### Task to carry out:
Here is a block of records. Copy every line in it that includes "estable".
---- Data extracts
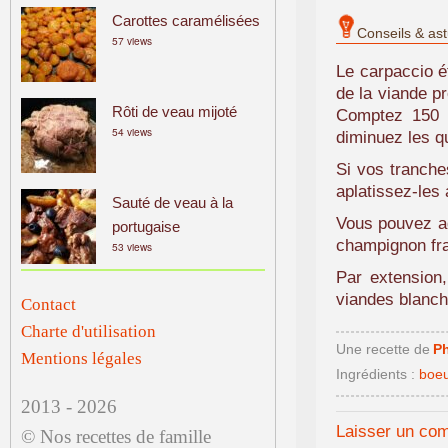
Carottes caramélisées
Conseils & as
57 views
Le carpaccio ét
de la viande p
Rôti de veau mijoté
Comptez 150 g
54 views
diminuez les qu
Si vos tranche
aplatissez-les 
Sauté de veau à la
Vous pouvez ag
portugaise
champignon fra
53 views
Par extension,
viandes blanche
Contact
Charte d'utilisation
Une recette de
Ph
Mentions légales
Ingrédients :
boeu
2013 - 2026
Laisser un co
© Nos recettes de famille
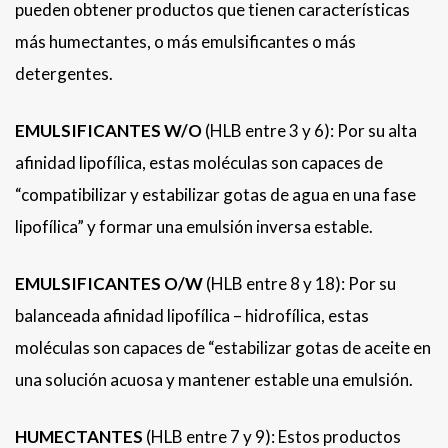
pueden obtener productos que tienen características
más humectantes, o más emulsificantes o más
detergentes.
EMULSIFICANTES W/O
(HLB entre 3 y 6): Por su alta
afinidad lipofílica, estas moléculas son capaces de
“compatibilizar y estabilizar gotas de agua en una fase
lipofílica” y formar una emulsión inversa estable.
EMULSIFICANTES O/W
(HLB entre 8 y 18): Por su
balanceada afinidad lipofílica – hidrofílica, estas
moléculas son capaces de “estabilizar gotas de aceite en
una solución acuosa y mantener estable una emulsión.
HUMECTANTES
(HLB entre 7 y 9): Estos productos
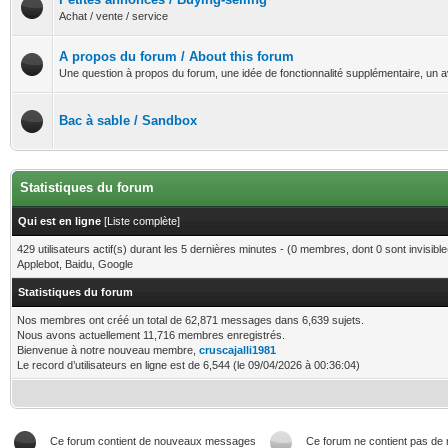
Achat / vente / service
A propos du forum / About this forum
Une question à propos du forum, une idée de fonctionnalité supplémentaire, un av
Bac à sable / Sandbox
Statistiques du forum
Qui est en ligne
[
Liste complète
]
429 utilisateurs actif(s) durant les 5 dernières minutes - (0 membres, dont 0 sont invisible(
Applebot, Baidu, Google
Statistiques du forum
Nos membres ont créé un total de 62,871 messages dans 6,639 sujets.
Nous avons actuellement 11,716 membres enregistrés.
Bienvenue à notre nouveau membre,
cruscajalli1981
Le record d’utilisateurs en ligne est de 6,544 (le 09/04/2026 à 00:36:04)
Ce forum contient de nouveaux messages
Ce forum ne contient pas d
--------
### Exercise solution:
lipofílica” y formar una emulsión inversa estable.
una solución acuosa y mantener estable una emulsión.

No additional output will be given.